Anyone with an Instagram account understands that it is near impossible to escape the body positivity movement. Influencers such as @em_clarkson, @chessiekingg, and others reposted on @womenshealthuk regularly share ‘imperfectly perfect’ images to encourage feeling comfortable in your own skin. Their captions are long and often explain their journey to body confidence. On these posts, young women comment, and express how much these posts have led to their acceptance of their natural body. Often, their comments explain how these posts have made them feel more confident. There seems to be nothing but positivity about body positivity!
In 1996, a psychotherapist and eating disorder survivor coined the term’ body positivity.’ Yet, our understanding of the term evolved over the past ten years, thanks to various movements challenging women’s unrealistic body standards. At its core, ‘body positivity’ intends to inspire women to accept and even love their bodies for how they are. There is an encouragement to be confident about every figure, rather than focus on typically aspirational female body shapes; the classic ‘Victoria Secret’ stick-thin model figure with a big bottom, big boobs, and a tiny waist.
Women are exposed to this ‘ideal body’ more than any other body shape. However, it must be noted that the ideal figure is nearly impossible to achieve, without the ‘benefit’ of plastic surgery, and sometimes rib removal, like so many of these models seen in issues of Vogue have had. Additionally, this idea of an ‘aspirational’ body figure continually evolves, making it near impossible for women to feel comfortable in their own bodies. The body positivity movement seeks to solve this problem, by encouraging no individual body type to be normal, but every body type.
The movement does seem to be working. This is clear from the comments on posts such as these, where hundreds of people claim to have changed their mindset on their own body, after seeing other people’s body’s quirks, and a diverse range of body shapes on their social media. There is a need for accounts such as this, to encourage more people to post their normal selves, rather than a picture-perfect image all of the time. But is there a need for the comments?

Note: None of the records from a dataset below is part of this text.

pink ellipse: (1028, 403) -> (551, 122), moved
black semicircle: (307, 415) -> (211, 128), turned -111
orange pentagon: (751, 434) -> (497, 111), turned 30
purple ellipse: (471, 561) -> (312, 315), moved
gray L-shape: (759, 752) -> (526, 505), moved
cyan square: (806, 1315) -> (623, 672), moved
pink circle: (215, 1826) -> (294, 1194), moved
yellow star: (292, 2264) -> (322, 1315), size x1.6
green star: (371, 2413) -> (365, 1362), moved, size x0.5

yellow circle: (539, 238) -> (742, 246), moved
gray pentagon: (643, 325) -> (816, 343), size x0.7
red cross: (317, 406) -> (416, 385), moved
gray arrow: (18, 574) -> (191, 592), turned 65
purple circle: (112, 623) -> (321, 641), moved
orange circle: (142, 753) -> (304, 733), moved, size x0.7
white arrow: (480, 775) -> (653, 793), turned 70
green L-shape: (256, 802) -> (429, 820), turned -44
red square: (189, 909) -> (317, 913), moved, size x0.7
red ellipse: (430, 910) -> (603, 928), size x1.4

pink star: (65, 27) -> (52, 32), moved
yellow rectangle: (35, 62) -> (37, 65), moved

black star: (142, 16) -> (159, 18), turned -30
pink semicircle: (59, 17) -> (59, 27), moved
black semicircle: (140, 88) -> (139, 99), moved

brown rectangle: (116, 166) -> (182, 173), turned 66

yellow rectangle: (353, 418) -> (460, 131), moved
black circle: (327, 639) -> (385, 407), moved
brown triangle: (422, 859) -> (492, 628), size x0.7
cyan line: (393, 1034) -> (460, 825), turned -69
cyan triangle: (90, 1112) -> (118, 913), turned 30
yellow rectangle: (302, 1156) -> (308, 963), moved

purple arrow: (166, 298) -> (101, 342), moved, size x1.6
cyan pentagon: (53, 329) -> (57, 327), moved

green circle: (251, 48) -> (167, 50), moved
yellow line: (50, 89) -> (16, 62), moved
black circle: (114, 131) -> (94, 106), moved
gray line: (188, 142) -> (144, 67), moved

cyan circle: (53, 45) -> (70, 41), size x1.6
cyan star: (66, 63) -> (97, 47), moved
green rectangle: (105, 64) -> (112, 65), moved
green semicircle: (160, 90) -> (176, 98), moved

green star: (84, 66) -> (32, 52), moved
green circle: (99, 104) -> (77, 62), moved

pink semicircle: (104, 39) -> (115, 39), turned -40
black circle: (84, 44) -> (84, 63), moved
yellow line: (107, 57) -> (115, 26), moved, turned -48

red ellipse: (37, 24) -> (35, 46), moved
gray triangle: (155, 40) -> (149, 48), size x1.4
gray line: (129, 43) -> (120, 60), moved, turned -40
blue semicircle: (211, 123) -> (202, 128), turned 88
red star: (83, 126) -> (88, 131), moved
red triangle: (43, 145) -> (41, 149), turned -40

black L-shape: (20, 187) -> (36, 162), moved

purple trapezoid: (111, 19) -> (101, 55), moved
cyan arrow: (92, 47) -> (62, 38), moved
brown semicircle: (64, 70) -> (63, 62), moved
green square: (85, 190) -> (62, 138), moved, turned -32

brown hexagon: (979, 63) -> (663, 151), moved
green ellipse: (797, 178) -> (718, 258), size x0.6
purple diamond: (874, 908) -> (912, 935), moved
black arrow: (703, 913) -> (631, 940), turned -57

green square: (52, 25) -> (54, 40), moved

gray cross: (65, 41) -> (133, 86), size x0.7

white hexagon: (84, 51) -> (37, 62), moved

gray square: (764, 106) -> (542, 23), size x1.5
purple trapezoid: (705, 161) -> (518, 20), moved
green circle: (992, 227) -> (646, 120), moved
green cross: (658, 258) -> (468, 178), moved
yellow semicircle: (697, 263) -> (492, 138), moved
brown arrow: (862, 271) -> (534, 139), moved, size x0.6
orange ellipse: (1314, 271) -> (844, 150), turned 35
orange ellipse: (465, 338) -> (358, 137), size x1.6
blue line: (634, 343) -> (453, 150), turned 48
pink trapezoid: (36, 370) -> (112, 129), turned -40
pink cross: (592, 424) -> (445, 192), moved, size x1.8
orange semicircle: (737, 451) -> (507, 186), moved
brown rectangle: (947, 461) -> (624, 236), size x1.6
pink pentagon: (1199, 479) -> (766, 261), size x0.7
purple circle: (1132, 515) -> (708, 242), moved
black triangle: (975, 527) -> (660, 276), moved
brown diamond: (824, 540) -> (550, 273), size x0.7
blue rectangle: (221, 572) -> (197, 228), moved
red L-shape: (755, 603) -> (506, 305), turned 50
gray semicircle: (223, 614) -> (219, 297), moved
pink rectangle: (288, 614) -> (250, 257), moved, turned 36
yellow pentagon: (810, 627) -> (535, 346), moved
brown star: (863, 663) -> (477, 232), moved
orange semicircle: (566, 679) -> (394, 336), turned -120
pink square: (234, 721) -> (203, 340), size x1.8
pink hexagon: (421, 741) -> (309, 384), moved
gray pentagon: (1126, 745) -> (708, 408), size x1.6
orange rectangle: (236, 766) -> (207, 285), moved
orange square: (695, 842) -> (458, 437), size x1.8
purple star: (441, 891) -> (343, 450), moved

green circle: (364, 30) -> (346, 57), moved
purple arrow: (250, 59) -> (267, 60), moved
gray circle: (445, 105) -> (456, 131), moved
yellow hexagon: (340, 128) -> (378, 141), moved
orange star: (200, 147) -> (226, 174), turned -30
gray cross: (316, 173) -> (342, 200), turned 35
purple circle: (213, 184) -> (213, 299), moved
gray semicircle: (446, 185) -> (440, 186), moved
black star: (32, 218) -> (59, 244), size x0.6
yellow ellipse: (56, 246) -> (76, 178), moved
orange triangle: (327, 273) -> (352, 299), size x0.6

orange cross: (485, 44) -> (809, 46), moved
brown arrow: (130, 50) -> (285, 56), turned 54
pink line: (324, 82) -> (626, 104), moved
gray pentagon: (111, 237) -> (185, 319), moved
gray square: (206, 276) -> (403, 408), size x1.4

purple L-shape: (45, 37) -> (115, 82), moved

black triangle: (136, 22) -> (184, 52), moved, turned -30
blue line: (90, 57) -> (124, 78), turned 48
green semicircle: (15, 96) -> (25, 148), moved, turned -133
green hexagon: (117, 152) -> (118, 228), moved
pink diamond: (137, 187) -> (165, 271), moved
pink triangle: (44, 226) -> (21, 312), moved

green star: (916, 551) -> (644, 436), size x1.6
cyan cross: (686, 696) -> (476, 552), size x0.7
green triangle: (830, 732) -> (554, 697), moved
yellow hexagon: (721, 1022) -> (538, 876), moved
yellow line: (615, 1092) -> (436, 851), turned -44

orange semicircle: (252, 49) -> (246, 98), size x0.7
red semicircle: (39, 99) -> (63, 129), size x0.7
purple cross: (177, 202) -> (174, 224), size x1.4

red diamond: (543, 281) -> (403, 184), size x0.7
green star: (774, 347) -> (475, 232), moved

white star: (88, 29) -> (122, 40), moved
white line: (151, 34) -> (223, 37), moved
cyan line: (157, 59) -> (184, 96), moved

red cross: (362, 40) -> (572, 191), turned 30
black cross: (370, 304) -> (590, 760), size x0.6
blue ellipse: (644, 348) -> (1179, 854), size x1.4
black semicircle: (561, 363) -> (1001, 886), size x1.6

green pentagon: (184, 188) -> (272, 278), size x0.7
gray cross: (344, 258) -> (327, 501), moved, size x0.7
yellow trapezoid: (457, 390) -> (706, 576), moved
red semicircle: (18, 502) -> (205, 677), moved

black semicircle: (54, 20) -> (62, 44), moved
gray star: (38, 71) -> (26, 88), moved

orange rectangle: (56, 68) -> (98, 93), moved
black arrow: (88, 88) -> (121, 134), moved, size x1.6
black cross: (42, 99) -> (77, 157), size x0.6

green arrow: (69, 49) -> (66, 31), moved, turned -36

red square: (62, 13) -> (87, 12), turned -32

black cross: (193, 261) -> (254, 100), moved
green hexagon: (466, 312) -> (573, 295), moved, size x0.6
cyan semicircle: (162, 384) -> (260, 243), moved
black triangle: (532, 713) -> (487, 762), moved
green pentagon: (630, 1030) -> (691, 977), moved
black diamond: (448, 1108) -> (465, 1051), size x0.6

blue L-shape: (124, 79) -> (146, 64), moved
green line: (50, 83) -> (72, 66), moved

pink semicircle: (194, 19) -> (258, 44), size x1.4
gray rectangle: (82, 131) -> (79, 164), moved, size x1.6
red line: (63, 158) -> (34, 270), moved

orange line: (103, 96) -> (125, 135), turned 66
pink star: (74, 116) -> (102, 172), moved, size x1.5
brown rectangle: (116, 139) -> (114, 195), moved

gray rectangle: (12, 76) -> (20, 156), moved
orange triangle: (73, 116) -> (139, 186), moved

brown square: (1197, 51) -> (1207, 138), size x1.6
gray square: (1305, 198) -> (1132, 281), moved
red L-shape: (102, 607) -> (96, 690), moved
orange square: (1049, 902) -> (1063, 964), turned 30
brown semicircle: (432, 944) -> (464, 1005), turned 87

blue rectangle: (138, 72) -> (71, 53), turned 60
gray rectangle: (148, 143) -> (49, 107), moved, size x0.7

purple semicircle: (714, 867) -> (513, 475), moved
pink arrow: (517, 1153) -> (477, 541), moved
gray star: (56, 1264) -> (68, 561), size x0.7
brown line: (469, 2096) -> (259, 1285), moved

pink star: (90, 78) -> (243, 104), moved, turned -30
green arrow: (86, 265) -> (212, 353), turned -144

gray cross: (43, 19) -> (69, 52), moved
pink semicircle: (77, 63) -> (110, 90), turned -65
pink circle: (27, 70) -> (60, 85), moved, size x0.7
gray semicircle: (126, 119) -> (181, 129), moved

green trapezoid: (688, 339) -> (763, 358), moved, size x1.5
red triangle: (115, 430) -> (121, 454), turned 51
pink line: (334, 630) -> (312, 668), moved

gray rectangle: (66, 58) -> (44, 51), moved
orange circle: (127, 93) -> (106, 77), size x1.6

All I know is if I were to post a photo of myself in a bikini on Instagram, and people were to comment, “love your confidence” or “thanks for showing body positivity” or “you have made me feel more confident in my own body,” I would be utterly offended, and deeply embarrassed. Although comments like this are, I hope, meant in a supportive way, I feel like it is a kinder way of saying, “I don’t want your body type,” or “if I looked like you, I wouldn’t have posted a photo of myself at the beach.”
While these comments are acceptable and even encouraged on certain accounts pages, such as @em_clarkson and @chessiekingg, they are just offensive, or at least can easily be taken the wrong way on regular people’s accounts. Sometimes, when people have similar body types to these influencers, it may be more challenging to see the good they are doing. These influencers are for everyone; tall and short, large and small, and everything in between. Rather than encouraging weight loss, or exercise for anything other than endorphins, they focus on loving yourself or learning to. Particularly in the New Year, when adverts and posts are filled with weight loss recommendations to ‘start the year off right.’
Perhaps, we will know that this movement has been entirely successful when society accepts all body shapes without body positive social media accounts. Accounts such as these promoting body positivity are needed for now. It is nice to see their comment sections filled with love and appreciation. But, when these comments are seen as, or in some cases are, backward compliments, we will know that the body positivity movement’s goal has been achieved.